(Saved data entries)
::::::::
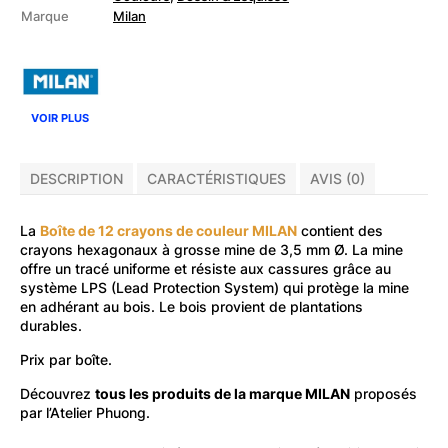
de
Marque
Milan
couleur
VOIR PLUS
DESCRIPTION
CARACTÉRISTIQUES
AVIS (0)
La
Boîte de 12 crayons de couleur MILAN
contient des
crayons hexagonaux à grosse mine de 3,5 mm Ø. La mine
offre un tracé uniforme et résiste aux cassures grâce au
système LPS (Lead Protection System) qui protège la mine
en adhérant au bois. Le bois provient de plantations
durables.
Prix par boîte.
Découvrez
tous les produits de la marque MILAN
proposés
par l’Atelier Phuong.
::::::::
## PROBLEM REQUIREMENTS
The entries must be written out again unchanged. Images are to be left out.

## RESULT BELOW
de
Marque
Milan
couleur
VOIR PLUS
DESCRIPTION
CARACTÉRISTIQUES
AVIS (0)
La
Boîte de 12 crayons de couleur MILAN
contient des
crayons hexagonaux à grosse mine de 3,5 mm Ø. La mine
offre un tracé uniforme et résiste aux cassures grâce au
système LPS (Lead Protection System) qui protège la mine
en adhérant au bois. Le bois provient de plantations
durables.
Prix par boîte.
Découvrez
tous les produits de la marque MILAN
proposés
par l’Atelier Phuong.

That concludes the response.